(Page-level text extractions)
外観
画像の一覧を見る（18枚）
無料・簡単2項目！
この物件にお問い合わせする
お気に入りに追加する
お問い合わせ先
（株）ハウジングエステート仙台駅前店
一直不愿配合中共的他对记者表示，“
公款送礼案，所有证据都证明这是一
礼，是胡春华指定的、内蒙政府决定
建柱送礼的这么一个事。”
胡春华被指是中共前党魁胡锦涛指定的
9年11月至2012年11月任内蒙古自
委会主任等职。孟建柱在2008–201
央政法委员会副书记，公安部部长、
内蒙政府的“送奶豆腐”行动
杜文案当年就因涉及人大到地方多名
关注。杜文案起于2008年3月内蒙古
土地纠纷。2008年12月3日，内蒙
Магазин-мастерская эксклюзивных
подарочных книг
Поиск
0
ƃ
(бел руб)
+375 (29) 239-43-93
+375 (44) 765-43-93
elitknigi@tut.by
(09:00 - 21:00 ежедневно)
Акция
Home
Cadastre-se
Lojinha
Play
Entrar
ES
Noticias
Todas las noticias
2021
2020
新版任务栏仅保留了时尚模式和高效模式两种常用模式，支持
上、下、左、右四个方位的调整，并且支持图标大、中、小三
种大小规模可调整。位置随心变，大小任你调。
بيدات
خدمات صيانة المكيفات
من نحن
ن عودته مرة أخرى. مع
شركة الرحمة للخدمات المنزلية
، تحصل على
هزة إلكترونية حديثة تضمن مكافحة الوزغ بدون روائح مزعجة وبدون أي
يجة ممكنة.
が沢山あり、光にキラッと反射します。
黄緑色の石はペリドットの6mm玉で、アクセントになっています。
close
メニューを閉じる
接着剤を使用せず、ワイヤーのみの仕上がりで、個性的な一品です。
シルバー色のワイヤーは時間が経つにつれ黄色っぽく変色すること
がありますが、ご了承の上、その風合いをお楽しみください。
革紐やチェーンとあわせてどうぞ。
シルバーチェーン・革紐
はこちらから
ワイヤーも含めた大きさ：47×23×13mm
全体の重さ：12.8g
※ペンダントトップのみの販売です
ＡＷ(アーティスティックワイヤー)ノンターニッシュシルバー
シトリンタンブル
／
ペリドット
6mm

==

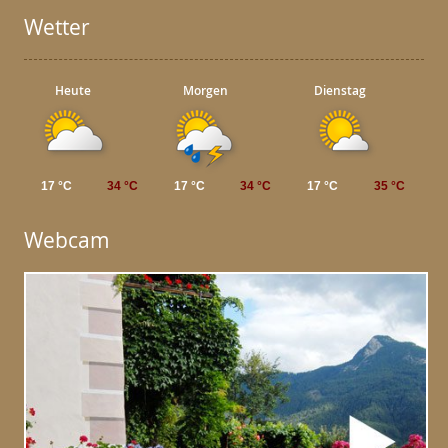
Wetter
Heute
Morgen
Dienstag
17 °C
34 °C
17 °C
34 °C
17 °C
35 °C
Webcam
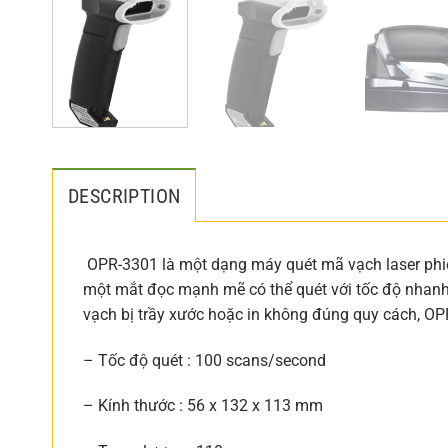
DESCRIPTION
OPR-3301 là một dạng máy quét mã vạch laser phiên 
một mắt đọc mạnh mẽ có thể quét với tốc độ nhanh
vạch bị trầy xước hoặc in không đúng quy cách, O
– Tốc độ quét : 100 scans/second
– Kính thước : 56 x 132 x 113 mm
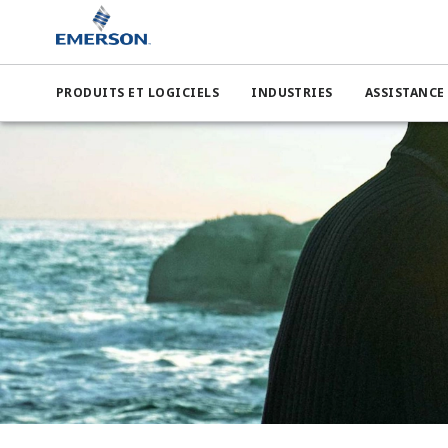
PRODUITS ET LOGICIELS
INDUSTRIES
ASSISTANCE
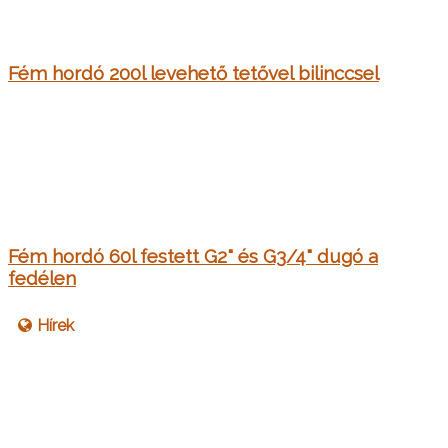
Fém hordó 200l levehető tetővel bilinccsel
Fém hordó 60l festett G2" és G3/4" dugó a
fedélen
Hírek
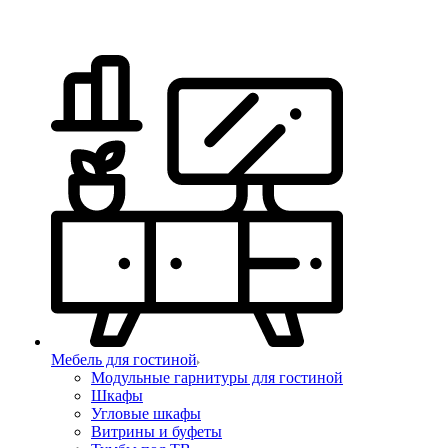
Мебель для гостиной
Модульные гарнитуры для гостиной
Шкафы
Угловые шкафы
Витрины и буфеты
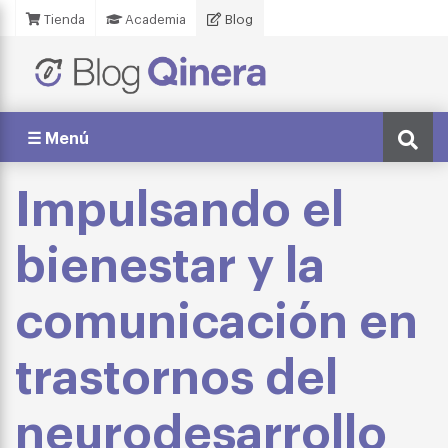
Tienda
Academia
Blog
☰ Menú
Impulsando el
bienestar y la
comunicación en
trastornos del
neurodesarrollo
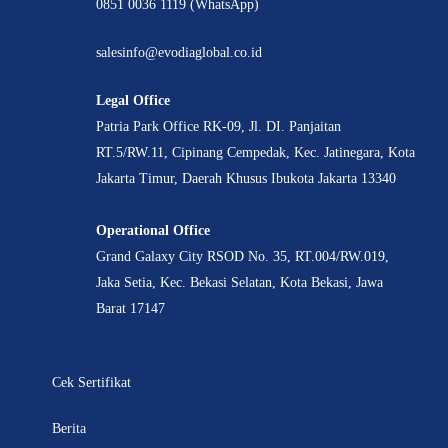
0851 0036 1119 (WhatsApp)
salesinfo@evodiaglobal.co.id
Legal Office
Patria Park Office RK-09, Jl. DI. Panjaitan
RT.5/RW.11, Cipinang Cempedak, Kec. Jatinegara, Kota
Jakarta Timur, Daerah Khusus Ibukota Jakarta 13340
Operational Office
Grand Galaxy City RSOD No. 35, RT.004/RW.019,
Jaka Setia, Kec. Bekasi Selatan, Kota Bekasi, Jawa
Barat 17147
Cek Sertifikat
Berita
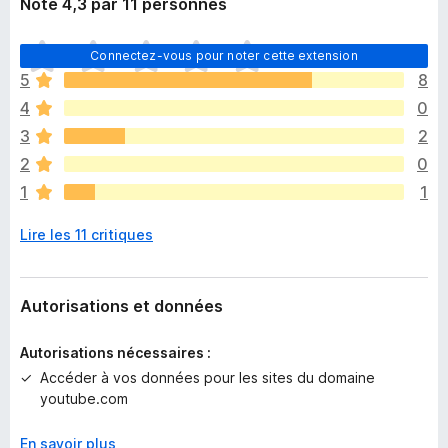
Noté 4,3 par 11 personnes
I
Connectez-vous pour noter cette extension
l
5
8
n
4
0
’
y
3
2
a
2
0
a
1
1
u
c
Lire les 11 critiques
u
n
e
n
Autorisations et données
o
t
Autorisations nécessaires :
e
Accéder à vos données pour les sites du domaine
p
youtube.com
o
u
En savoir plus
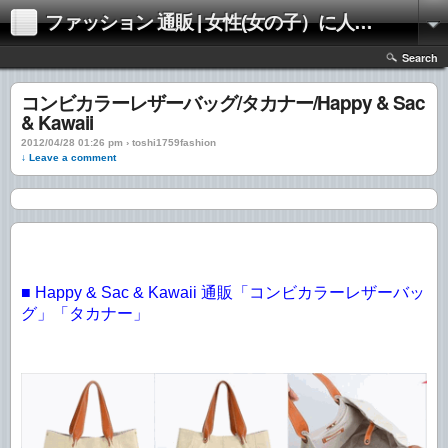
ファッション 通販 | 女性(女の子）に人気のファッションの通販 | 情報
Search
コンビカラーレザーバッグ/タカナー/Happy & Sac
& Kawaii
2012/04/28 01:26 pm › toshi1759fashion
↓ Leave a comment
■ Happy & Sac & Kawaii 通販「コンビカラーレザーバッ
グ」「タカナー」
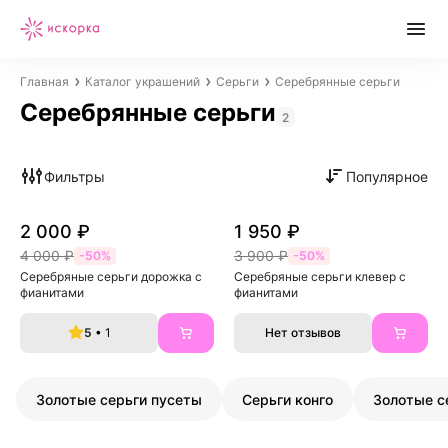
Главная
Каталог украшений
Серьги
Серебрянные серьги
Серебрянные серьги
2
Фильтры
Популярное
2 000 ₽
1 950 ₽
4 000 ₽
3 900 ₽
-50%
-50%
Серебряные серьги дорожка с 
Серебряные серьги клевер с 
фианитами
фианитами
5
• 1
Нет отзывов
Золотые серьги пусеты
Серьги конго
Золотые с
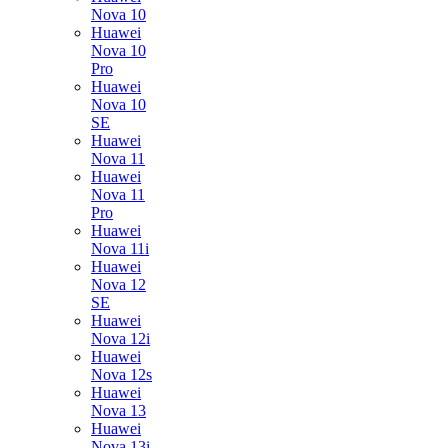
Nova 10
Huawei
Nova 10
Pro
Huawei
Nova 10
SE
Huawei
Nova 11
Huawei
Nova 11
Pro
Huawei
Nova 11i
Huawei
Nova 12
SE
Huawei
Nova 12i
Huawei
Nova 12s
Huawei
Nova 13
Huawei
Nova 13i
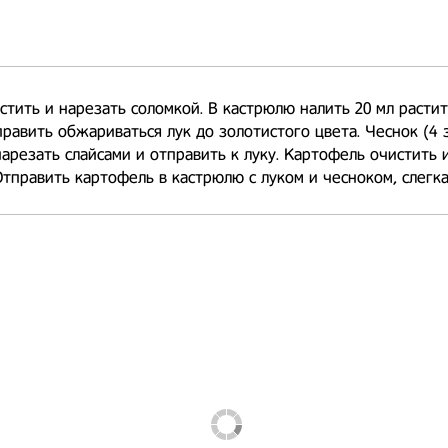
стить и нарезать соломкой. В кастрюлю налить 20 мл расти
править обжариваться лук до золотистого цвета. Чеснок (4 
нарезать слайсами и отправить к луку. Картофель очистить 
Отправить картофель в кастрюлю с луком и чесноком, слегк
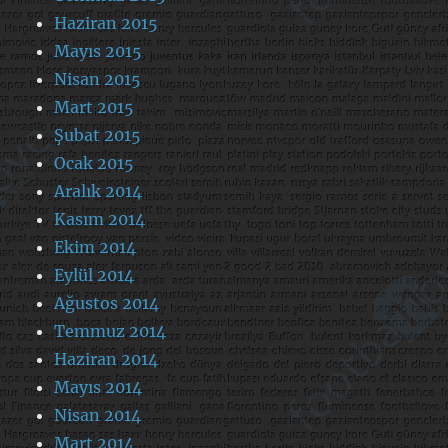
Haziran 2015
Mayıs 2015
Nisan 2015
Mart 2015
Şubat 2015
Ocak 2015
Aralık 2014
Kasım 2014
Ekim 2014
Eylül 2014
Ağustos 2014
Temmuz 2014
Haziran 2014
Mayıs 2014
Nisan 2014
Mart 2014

**WHAT IS EXPECTED**
Leaving each picture behind, please give again exactly the lines above from the one with "trastornos del" through the one with "Jakarta Timur, Daerah", both included, and no others.

**YOUR SOLUTION**
trastornos del
neurodesarrollo
0851 0036 1119 (WhatsApp)
salesinfo@evodiaglobal.co.id
Legal Office
Patria Park Office RK-09, Jl. DI. Panjaitan
RT.5/RW.11, Cipinang Cempedak, Kec. Jatinegara, Kota
Jakarta Timur, Daerah Khusus Ibukota Jakarta 13340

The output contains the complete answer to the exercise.